▶ **GOAL OF THE EXERCISE**: Go through the lines below and copy any that hold the string "dans".

▶ **MATERIAL PROVIDED**:
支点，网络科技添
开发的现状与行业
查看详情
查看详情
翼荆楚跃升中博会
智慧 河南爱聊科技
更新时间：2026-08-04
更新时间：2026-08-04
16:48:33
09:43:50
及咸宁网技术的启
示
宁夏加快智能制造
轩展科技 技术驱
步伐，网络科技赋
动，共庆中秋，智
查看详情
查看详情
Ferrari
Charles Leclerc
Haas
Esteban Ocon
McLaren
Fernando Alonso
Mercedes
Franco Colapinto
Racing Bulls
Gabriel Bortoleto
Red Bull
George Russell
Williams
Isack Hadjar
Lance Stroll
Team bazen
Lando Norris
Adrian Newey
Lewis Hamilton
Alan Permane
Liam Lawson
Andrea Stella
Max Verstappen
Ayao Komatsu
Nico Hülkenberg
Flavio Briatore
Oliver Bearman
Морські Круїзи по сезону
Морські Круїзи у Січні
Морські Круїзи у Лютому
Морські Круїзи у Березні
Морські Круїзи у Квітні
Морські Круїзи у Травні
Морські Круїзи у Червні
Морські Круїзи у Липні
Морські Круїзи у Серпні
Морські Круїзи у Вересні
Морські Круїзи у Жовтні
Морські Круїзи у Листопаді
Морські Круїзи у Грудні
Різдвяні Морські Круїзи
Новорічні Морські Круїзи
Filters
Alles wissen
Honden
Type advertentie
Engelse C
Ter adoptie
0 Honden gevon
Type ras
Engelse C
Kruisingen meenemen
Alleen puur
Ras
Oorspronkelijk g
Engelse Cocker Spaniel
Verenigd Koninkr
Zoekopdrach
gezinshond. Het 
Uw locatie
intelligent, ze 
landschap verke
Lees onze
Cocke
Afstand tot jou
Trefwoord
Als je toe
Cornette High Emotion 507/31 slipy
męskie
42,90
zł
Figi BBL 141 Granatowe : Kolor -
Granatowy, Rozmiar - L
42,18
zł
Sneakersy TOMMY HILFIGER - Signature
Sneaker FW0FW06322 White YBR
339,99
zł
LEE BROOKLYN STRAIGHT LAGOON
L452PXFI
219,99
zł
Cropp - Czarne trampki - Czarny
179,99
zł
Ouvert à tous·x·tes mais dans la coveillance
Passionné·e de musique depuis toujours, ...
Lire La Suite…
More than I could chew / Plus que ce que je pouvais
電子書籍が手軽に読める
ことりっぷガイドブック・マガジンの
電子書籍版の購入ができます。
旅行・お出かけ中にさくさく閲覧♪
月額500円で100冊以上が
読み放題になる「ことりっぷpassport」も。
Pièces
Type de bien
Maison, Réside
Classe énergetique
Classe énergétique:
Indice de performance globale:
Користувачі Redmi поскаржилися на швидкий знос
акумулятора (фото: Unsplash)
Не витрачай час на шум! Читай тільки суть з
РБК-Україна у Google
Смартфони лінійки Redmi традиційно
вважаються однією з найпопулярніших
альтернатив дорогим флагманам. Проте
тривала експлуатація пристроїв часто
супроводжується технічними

* * *

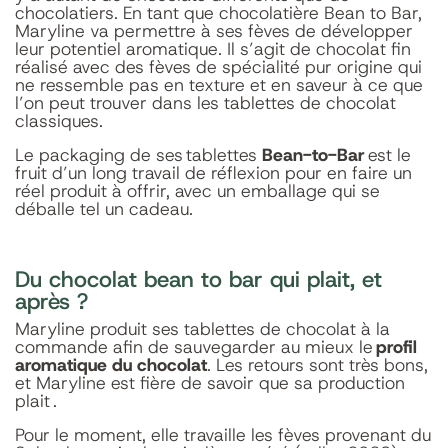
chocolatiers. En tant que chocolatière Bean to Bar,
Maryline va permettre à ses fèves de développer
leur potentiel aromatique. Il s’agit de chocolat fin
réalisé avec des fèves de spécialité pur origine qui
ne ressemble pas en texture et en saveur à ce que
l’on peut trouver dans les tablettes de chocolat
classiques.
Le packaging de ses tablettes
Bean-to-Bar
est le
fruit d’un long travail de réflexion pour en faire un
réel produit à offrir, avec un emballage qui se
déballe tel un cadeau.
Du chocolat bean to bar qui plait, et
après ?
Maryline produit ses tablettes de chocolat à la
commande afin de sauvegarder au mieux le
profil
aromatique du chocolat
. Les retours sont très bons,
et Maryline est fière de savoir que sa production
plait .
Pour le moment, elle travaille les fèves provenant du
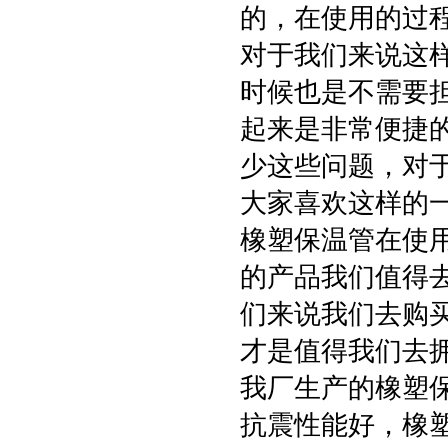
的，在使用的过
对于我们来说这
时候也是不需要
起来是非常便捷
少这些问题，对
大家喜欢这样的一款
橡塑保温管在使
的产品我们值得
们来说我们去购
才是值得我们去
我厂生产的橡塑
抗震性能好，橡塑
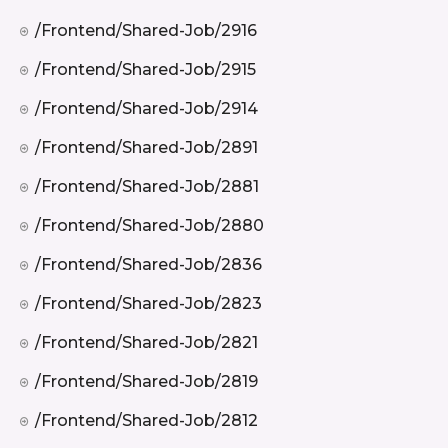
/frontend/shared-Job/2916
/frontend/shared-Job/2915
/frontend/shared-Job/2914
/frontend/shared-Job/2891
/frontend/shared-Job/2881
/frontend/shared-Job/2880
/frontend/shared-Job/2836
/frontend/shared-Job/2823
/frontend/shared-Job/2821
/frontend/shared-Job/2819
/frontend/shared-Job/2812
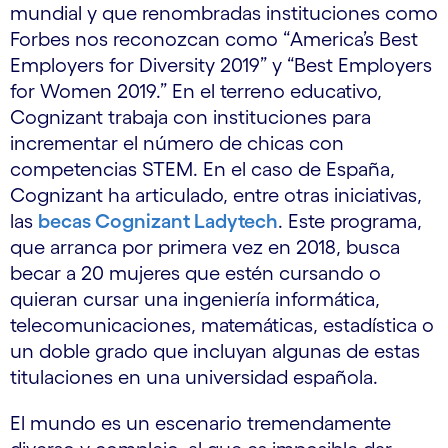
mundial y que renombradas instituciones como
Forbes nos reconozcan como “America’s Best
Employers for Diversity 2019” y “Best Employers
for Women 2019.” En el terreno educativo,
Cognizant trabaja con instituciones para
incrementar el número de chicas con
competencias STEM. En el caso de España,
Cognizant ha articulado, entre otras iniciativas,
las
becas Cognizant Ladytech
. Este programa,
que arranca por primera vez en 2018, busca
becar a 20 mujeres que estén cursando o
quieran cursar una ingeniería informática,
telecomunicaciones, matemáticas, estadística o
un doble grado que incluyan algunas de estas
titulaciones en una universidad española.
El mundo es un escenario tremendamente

▶ **EXERCISE RESPONSE**:
Ouvert à tous·x·tes mais dans la coveillance
l’on peut trouver dans les tablettes de chocolat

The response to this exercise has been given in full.